Keywords: data science, glycobioinformatics, glycobiologymachine learning, Python
Introduction
Discovering patterns in biological data requires (i) large datasets and (ii) data science, bioinformatics or machine learning. This combination has led to great advances in systems biology (Chuang et al. 2010; Zou and Laubichler 2018). Usually, there is limited overlap between groups engaging in data collection and those developing algorithms. In mature systems biology fields, this gap is bridged by user-friendly software that facilitates experimental users to analyze their datasets for routine applications, such as with the Bioconductor (Huber et al. 2015) or Biopython (Cock et al. 2009) platforms.
Glycobiology—the analysis of glycans in biological contexts (Varki 2017)—has recently seen a surge in data gathering and algorithmic development. Moderately large datasets from glycomics (Cummings and Pierce 2014), glycan arrays (Oyelaran and Gildersleeve 2009) or lectin arrays (Ribeiro and Mahal 2013) can by now be gathered on a rather routine basis, depending on the application. Many algorithms for the analysis of glycan-related data, such as subtree mining for the analysis of glycan array data (Coff et al. 2020; Haab and Klamer 2020) or glycan-focused machine learning (Bojar et al. 2021; Burkholz et al. 2021), have been recently developed. Furthermore, resources in glycobioinformatics have been centralized in the context of the GlySpace Alliance (Aoki-Kinoshita et al. 2020) for increased synergy. This includes a large-scale glycan repository in the form of GlyTouCan and portals, such as GlyCosmos or GlyGen, to various glycobioinformatics resources.
Yet while both factors necessary for effective analysis—data and algorithms—are present in glycobiology, most algorithm development efforts are inaccessible to the typical user, who might not be well-versed in computational workflows. While accessible graphical user interfaces for some applications have been developed (Grant et al. 2016; Huang et al. 2021), these approaches often lack the flexibility and throughput that is required for many analyses. Thus, with the exception of platforms such as glypy (Klein and Zaia 2019), geared more toward analyzing glycan-focused mass spectrometry, glycobioinformatics methods cannot be used with the same accessibility that bioinformatics procedures exhibit in other systems biology disciplines.
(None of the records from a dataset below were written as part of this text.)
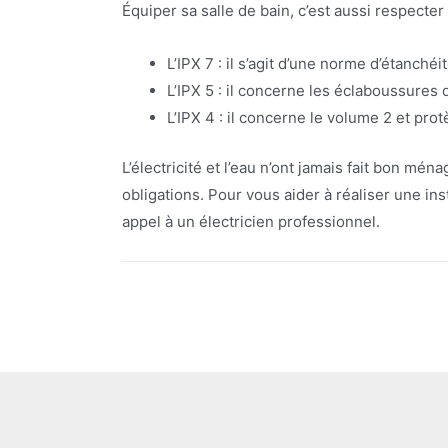
Équiper sa salle de bain, c’est aussi respecte
L’IPX 7 : il s’agit d’une norme d’étanc
L’IPX 5 : il concerne les éclaboussures 
L’IPX 4 : il concerne le volume 2 et pro
L’électricité et l’eau n’ont jamais fait bon m
obligations. Pour vous aider à réaliser une in
appel à un électricien professionnel.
Therefore, we have developed glycowork, a computational framework designed to be accessible to end users with minimal computational background. While background functions that work with glycans as graphs are available to experts, we provide high-level wrapper functions for analyses that only require the input of glycans in a human-readable format, such as the IUPAC-condensed format. Glycowork is open-source (https://github.com/BojarLab/glycowork/) and we have prepared an extensive documentation with example workflows (https://bojarlab.github.io/glycowork/). We envision glycowork to advance glycobioinformatics, distilling insights from the increasing number of available glycan datasets.
Glycowork—Principles and applications
Glycowork is written in the Python programming language (version 3.6+) and uses pandas dataframes, lists of glycans or single glycans as inputs for its functions. We have structured glycowork into four modules: data loading and handling (glycan_data), sequence alignment (alignment), sequence processing and motif analysis (motif), and glycan-focused machine learning (ml) (Figure 1A).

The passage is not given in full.